══ Data for processing

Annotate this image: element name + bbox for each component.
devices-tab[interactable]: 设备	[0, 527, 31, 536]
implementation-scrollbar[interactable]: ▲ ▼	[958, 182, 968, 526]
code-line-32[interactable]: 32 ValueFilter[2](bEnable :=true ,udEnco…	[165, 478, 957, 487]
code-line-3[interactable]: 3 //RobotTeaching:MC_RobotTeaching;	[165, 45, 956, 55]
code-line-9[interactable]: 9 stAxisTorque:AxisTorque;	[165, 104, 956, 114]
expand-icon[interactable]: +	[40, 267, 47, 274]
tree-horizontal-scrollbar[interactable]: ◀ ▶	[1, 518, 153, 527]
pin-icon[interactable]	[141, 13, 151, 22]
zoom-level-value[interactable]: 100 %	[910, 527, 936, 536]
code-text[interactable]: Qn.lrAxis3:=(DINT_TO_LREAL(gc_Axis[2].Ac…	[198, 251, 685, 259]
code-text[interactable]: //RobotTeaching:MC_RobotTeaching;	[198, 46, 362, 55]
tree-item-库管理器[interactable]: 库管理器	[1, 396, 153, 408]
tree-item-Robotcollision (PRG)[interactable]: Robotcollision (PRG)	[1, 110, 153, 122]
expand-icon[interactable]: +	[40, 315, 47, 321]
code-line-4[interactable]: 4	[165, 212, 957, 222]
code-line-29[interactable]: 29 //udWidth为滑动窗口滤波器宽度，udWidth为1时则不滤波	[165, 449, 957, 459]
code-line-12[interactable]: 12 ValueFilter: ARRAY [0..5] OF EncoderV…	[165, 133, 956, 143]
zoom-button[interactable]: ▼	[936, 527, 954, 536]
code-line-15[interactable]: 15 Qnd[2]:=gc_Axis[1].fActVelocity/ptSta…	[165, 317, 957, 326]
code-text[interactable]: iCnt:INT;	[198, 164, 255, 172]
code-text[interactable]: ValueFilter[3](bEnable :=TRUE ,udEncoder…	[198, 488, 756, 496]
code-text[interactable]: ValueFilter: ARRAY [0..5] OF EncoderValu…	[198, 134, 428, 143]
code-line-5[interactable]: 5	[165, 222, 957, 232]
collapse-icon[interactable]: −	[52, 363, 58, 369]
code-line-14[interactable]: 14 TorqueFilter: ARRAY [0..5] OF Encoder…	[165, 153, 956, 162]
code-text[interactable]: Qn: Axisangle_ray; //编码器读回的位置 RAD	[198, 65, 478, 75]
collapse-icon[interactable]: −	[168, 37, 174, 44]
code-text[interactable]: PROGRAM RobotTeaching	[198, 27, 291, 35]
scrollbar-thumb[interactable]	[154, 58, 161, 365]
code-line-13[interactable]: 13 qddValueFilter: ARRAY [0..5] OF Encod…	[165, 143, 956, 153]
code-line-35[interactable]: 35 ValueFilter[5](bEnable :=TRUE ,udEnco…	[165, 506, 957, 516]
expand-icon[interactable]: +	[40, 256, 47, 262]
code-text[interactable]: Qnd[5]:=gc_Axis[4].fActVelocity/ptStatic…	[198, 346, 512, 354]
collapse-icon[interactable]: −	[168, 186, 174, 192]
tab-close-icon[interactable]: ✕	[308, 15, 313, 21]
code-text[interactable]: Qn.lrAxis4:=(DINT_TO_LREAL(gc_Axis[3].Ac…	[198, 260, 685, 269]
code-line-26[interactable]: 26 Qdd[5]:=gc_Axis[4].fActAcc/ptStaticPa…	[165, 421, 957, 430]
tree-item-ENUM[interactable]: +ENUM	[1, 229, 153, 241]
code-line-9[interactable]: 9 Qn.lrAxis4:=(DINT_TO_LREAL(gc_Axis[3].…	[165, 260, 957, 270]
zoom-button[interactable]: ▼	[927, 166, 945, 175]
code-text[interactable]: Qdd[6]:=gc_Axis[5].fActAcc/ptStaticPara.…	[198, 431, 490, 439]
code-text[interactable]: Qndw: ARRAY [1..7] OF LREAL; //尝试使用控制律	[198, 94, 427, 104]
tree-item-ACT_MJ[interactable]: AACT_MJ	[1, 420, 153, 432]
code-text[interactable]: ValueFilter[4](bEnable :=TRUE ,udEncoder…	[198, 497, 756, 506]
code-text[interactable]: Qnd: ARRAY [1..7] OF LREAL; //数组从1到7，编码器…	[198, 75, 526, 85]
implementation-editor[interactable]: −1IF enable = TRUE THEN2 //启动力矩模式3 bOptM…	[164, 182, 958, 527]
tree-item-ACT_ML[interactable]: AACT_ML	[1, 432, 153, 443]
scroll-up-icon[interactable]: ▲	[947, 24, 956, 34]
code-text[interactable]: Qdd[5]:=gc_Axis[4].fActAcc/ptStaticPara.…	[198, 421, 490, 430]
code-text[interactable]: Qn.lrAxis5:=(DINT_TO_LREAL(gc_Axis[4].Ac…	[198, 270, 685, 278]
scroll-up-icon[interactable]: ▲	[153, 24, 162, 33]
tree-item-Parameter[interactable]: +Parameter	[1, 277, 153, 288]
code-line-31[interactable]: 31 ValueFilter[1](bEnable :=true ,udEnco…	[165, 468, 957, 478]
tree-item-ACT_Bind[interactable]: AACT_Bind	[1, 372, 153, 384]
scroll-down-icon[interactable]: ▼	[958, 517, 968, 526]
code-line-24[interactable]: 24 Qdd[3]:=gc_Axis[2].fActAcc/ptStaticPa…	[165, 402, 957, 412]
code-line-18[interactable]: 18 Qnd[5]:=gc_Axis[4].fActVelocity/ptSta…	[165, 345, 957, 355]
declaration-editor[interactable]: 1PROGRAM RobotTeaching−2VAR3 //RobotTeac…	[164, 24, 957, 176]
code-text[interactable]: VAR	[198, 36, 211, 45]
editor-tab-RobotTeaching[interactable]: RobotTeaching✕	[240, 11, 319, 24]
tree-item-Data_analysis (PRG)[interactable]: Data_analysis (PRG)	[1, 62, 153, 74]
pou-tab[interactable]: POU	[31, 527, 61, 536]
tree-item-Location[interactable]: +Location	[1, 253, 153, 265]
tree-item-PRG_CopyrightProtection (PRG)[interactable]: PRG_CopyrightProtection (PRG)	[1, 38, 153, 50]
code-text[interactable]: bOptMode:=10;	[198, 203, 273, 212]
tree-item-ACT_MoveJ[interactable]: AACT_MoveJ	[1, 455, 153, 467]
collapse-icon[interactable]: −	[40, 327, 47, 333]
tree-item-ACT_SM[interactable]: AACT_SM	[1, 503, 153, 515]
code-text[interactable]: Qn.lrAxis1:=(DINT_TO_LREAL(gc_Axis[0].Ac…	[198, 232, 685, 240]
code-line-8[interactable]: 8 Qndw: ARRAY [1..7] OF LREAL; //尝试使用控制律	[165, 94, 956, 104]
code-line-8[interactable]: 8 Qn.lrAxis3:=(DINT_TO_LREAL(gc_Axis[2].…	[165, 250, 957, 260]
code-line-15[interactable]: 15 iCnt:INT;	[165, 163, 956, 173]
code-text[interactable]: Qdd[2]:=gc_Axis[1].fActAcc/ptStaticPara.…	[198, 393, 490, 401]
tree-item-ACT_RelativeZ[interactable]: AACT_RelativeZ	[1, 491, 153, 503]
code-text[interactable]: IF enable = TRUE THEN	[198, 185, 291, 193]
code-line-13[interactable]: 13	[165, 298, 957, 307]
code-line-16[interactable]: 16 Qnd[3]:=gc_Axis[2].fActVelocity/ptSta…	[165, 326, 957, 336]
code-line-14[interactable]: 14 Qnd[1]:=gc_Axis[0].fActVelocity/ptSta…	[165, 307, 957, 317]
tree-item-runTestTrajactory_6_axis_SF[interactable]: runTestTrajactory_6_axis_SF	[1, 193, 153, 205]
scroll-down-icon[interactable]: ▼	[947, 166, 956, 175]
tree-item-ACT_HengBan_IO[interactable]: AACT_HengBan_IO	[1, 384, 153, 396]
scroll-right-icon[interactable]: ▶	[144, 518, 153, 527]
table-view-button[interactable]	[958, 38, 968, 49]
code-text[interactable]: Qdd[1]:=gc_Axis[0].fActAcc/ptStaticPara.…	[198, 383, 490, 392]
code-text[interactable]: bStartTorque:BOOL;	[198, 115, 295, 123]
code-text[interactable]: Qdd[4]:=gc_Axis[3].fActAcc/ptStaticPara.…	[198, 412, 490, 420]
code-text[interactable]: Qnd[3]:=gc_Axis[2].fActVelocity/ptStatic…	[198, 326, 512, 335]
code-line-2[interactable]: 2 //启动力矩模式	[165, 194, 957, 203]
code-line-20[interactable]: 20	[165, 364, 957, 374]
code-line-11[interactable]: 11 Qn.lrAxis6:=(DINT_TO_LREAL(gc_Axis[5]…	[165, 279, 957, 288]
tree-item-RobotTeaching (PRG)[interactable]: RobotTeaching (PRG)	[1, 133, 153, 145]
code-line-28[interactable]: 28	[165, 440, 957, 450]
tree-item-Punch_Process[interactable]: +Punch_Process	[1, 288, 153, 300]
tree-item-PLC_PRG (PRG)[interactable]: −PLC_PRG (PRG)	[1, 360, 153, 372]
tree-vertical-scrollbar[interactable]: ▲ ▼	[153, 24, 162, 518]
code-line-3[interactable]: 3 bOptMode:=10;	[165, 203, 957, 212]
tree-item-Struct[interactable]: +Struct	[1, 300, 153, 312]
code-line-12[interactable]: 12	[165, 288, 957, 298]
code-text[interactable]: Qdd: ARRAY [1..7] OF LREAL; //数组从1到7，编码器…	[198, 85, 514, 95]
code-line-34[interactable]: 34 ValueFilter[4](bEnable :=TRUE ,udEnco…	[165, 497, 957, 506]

════

> _Assigned task_: Find the string "scrollbar" in the listing and copy every line in which it occurs.

> _Task result_:
implementation-scrollbar[interactable]: ▲ ▼	[958, 182, 968, 526]
tree-horizontal-scrollbar[interactable]: ◀ ▶	[1, 518, 153, 527]
scrollbar-thumb[interactable]	[154, 58, 161, 365]
tree-vertical-scrollbar[interactable]: ▲ ▼	[153, 24, 162, 518]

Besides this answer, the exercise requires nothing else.